Baroness Knight: Parliament can’t help blind people see, so can’t help ‘artistic’ gays get married
During the second reading of the Marriage (same sex couples) Bill, Tory peer Baroness Jill Knight, who introduced Section 28, compared being gay to being blind, said that gay people were “delightful, very artistic”, and said the bill was “built on lies”.
The 85-year-old Conservative peer, made the comments during the second reading of the bill, the debate for which will take place today and tomorrow, before the vote.
She said “a higher authority” than any peer, had “already decided that people are not equal”, because “some people can see, others are blind”.
She went on to offer a stereotype about gay people, saying they are “delightful”, and “very artistic”, before observing that men can’t “bear a child”, that women can’t “produce sperm”, and that “no law on earth can change that”.
Continuing, she argued that the freedom to discriminate based on conscience should be preserved, and claimed that teachers would be made to “teach homosexuality”.
She finished by saying the Marriage (same sex couples) Bill, was “built on lies”, and said she would vote against it.
93 peers have signed up to speak in the House of Lords, during the debate around the bill today and tomorrow, when a vote will be held. Follow developments on the PinkNews Live Blog.
Baroness Knight’s full speech is available to read below.
We’ve been told by many speakers in this debate that the bill is all about equality. People must be treated equally, and Parliament must ensure it. The first statement is reasonable, the second is not. Certainly, we ar all equal before the law.
But a far higher authority than even anyone here has already decided that people are not equal. Some are stronger, cleverer, lazier, plainer, better looking, than others. Some people can see Others are blind.
If anyone brings a bill to this house to change that, I’ll be the first in the lobby to vote for it. No bill can change that.
This bill ignores a fact well understood for centuries. Marriage is not just about love. Of course homosexuals are delightful people, very artistic, and they are very loving people too. No one doubts that for one single moment, but marriage is not about just love. It is about a man and a woman, themselves created to produce children, producing children.

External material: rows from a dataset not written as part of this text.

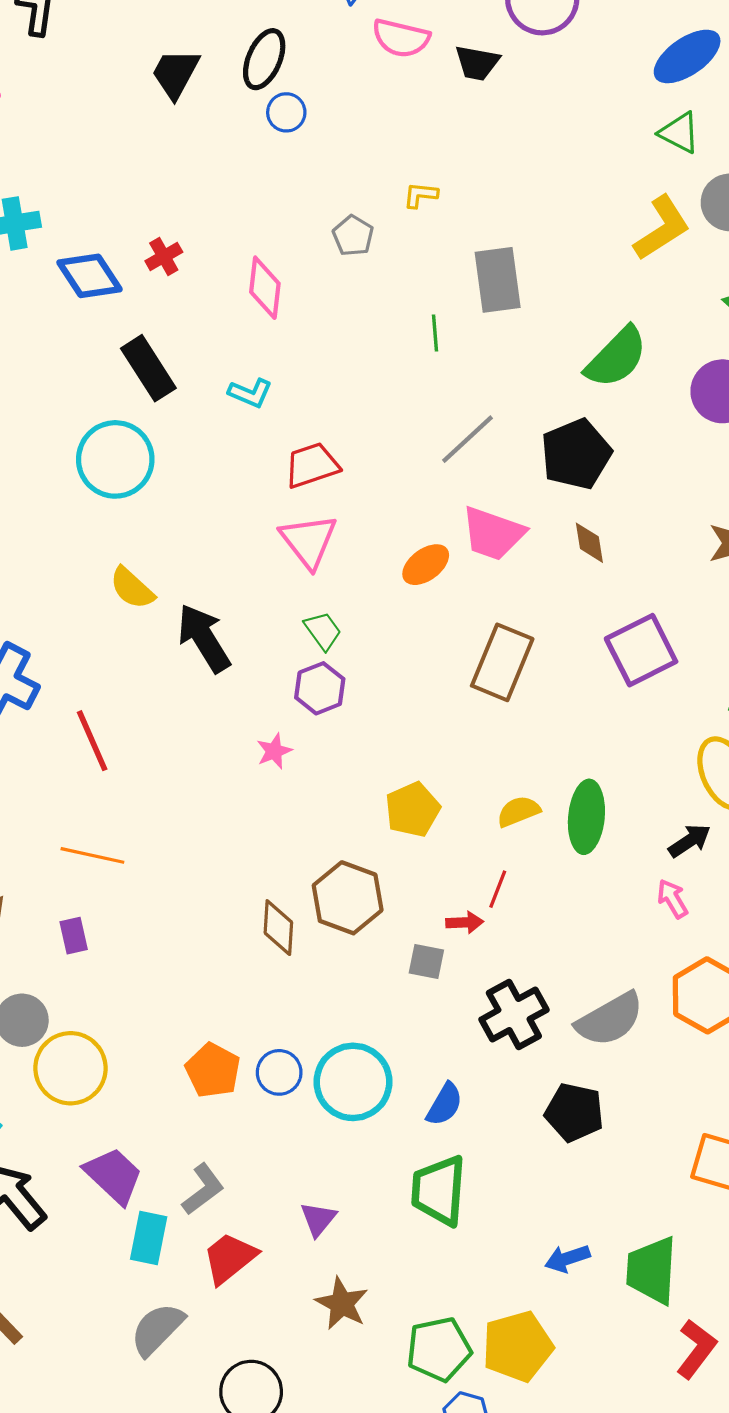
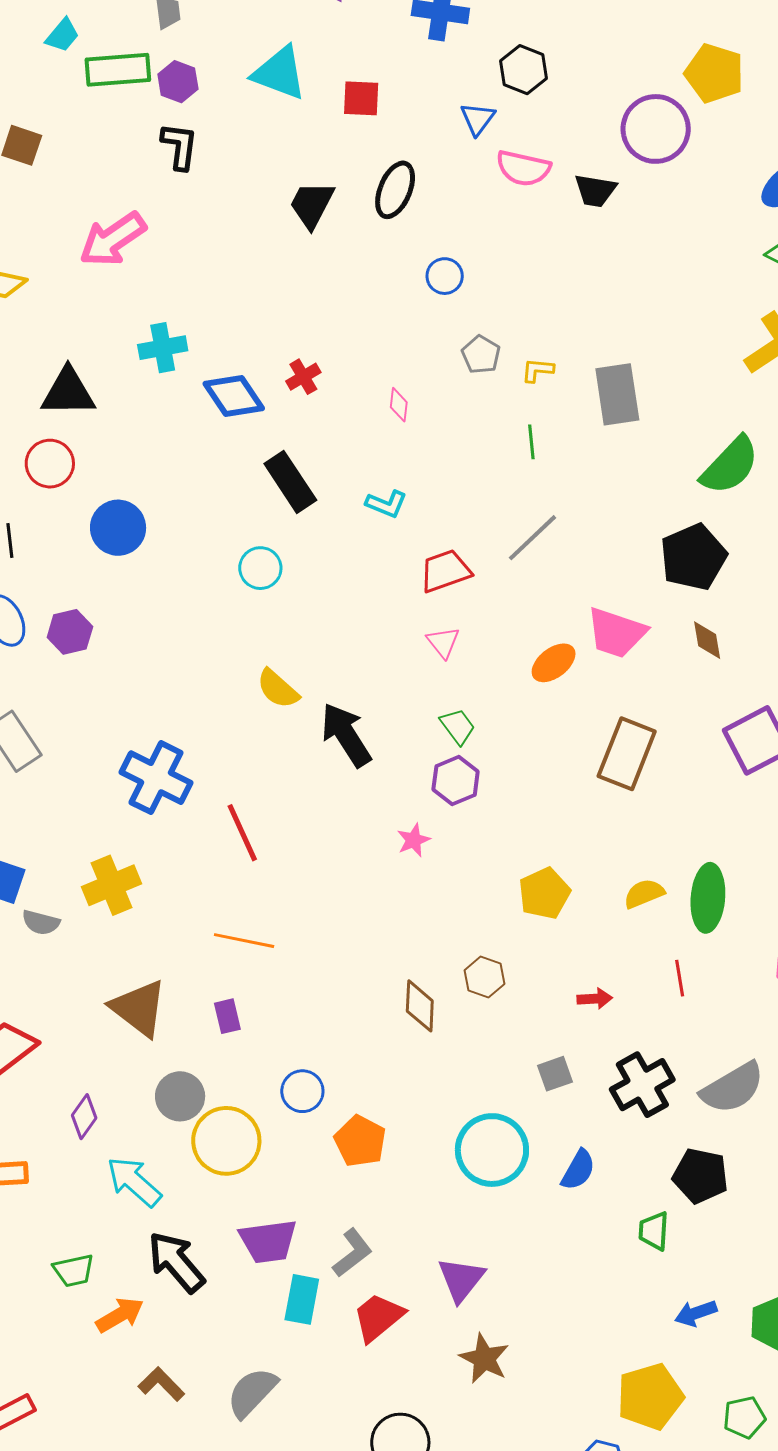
blue circle: (286, 112) -> (445, 276), moved
yellow L-shape: (420, 195) -> (538, 370), moved
pink diamond: (265, 288) -> (399, 405), size x0.6
green line: (435, 333) -> (531, 442), moved
gray line: (468, 439) -> (533, 538), moved
cyan circle: (115, 459) -> (260, 568), size x0.6
pink triangle: (309, 541) -> (443, 642), size x0.6
red line: (498, 889) -> (680, 978), moved, turned -30
brown hexagon: (348, 898) -> (485, 977), size x0.6
gray square: (426, 962) -> (555, 1074), moved, turned -30
blue circle: (279, 1072) -> (302, 1091), moved
purple trapezoid: (114, 1176) -> (268, 1241), turned 130
green trapezoid: (439, 1190) -> (654, 1231), moved, size x0.6
purple triangle: (318, 1219) -> (461, 1279), size x1.4
gray semicircle: (157, 1329) -> (252, 1392), moved
green pentagon: (439, 1349) -> (744, 1417), moved, size x0.7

A man can no more bear a child, than a woman can produce sperm, and no law on earth can change that. This is not a homophobic view. It may be sad, it may be unequal, but it’s true.
This bill is either trying to pretend I can change men into women, or vice versa, or it’s telling us that children don’t need a father and a mother, or thirdly it is saying that a secure framework for children to be brought up in is not important any more.
There is more mischief here; a free and just country must allow its people to live according to their conscience. We may not agree with their views, that doesn’t matter at all.
But they have a right to follow and live by them. Year by year, in Britain, this right is being eroded. The Government assures us that no church, and no person will be forced to act against his conscience by this bill.
Didn’t they notice that the Government disallowed any amendment which would protect the right to a conscience, in earlier debates in the other place. It was all going to be fine and dandy because nobody would be forced to do anything they didn’t want to do .
Promises of this kind have been made and broken so many times that we know they’re false. It’s not fine and dandy.
In 1967, that long ago, nurses and doctors were told that those against terminations would not be forced to do abortions. Then what happened? They couldn’t get a job. Only last month, there were press reports of a court case brought by midwives, still fighting, after nearly fifty years for the rights they were promised and never received.
Christian teachers now tell us that this bill will force them to teach homosexuality, entirely against their conscience. Registrars will be told that they will be forced to conduct same-sex marriages. In fact several of them have been sacked already because they said they had a conscience against it. That doesn’t matter any more. To me, my Lords, it matters a very great deal.
You have to close your bed and breakfast arrangements if you won’t take gay couples, although pubs can refuse to serve customers; I don’t understand that.
You will be sacked form your job if you wear a cross, even a little teeny weeny one. Catholic adoption agencies have all been closed because they no longer have the right to follow their teaching, in spite of earlier assurances that they would be allowed to do so.
We should watch how much the law of conscience, and each person having a right to it, has been quietly, piece by piece disappearing. This is a bad bill, it’s built on lies, and I should vote against it.